Hacker News new | ask | show | jobs
by ajsnigrutin 1237 days ago
Why does this (and quite a few other articles here) always mention 'rust' in the headline? Are there other split-tunnel solutions that are not written in rust? Is this one better feature-wise or does rust somehow make it better, that people would choose this instead of <some other> software? If it's the only software that does this, why is rust important then, if there are no non-rust alternatives?

There have been literal "text editor written in rust" articles here, and instead of mentioning why I should use the text editor (why is it better than vi, emacs, notepad++,...), the only feature is "written in rust"... why?

2 comments

Well, the same thing is true for other languages too. Some languages used to be popular to mention, because they were new and shiny (like Ruby, was a period of time when "X written in Ruby" was popular on HN), and others are seemingly always worth mentioning, like Common Lisp or Clojure.

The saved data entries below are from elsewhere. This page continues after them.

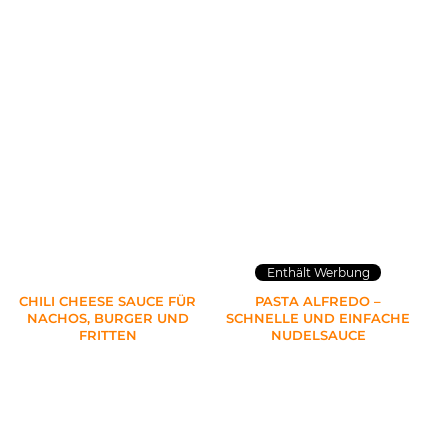
Enthält Werbung
CHILI CHEESE SAUCE FÜR
PASTA ALFREDO –
NACHOS, BURGER UND
SCHNELLE UND EINFACHE
FRITTEN
NUDELSAUCE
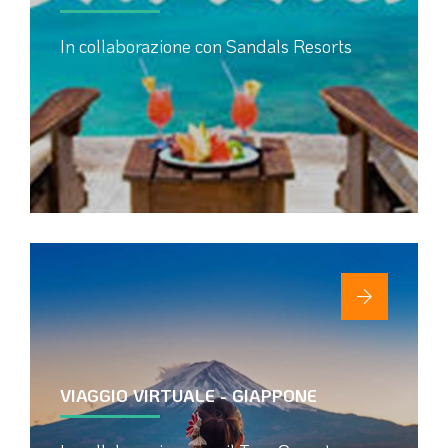
In collaborazione con Sandals Resorts
VIAGGIO VIRTUALE - GIAPPONE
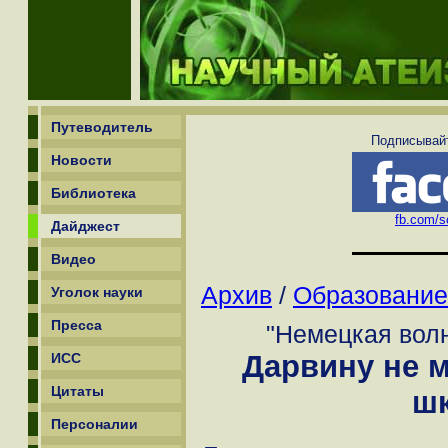
Путеводитель
Подписывайт
Новости
Библиотека
fb.com/sc
Дайджест
Видео
Архив
/
Образование
Уголок науки
Пресса
"Немецкая волн
Дарвину не м
ИСС
Цитаты
ш
Персоналии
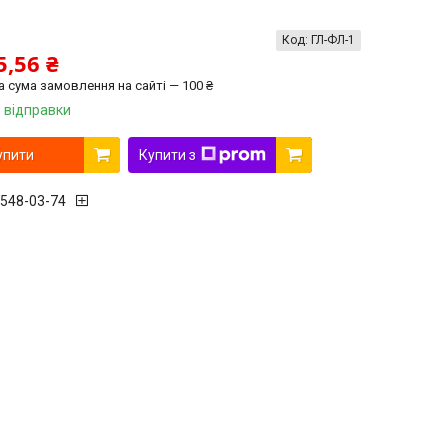
Код:
ГЛ-ФЛ-1
5,56 ₴
а сума замовлення на сайті — 100 ₴
 відправки
упити
Купити з
 548-03-74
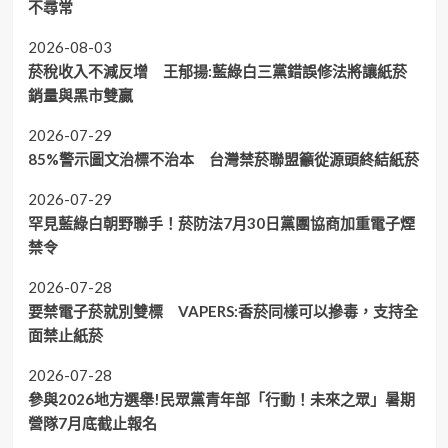
不尋常
2026-08-03
菸稅收入不減反增 王郁揚:藍綠白三黨錯誤修法將讓紙菸
銷量與黑市雙贏
2026-07-29
85%警示圖文治標不治本 台灣禁菸聯盟籲從源頭終結紙菸
2026-07-29
罕見藍綠白朝野聯手！菸防法7月30日黨團協商加重電子煙
禁令
2026-07-28
要禁電子菸就別雙標 VAPERS:香菸同樣可以摻毒，支持全
面禁止紙菸
2026-07-28
參與2026地方選舉!民眾黨青年部「行動！未來之眾」暑期
營隊7月底截止報名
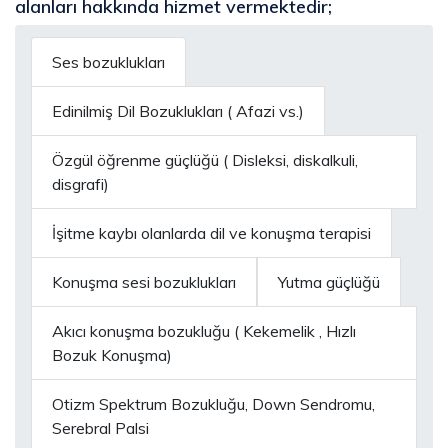
alanları hakkında hizmet vermektedir;
Ses bozuklukları
Edinilmiş Dil Bozuklukları ( Afazi vs.)
Özgül öğrenme güçlüğü ( Disleksi, diskalkuli,
disgrafi)
İşitme kaybı olanlarda dil ve konuşma terapisi
Konuşma sesi bozuklukları
Yutma güçlüğü
Akıcı konuşma bozukluğu ( Kekemelik , Hızlı
Bozuk Konuşma)
Otizm Spektrum Bozukluğu, Down Sendromu,
Serebral Palsi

Bunch of language nerds on here (both world and programming languages), so kind of makes sense to share a bit about the language.

I suppose we're all here to discuss new things and ideas and Rust is "new". So with that in mind, people may be interested to know how others are experimenting and building with it.
Not only that, sometimes when I want to know more about a particular tech I search HN and Reddit and other places for it. Having it in the title makes it easier to know it's in the stack.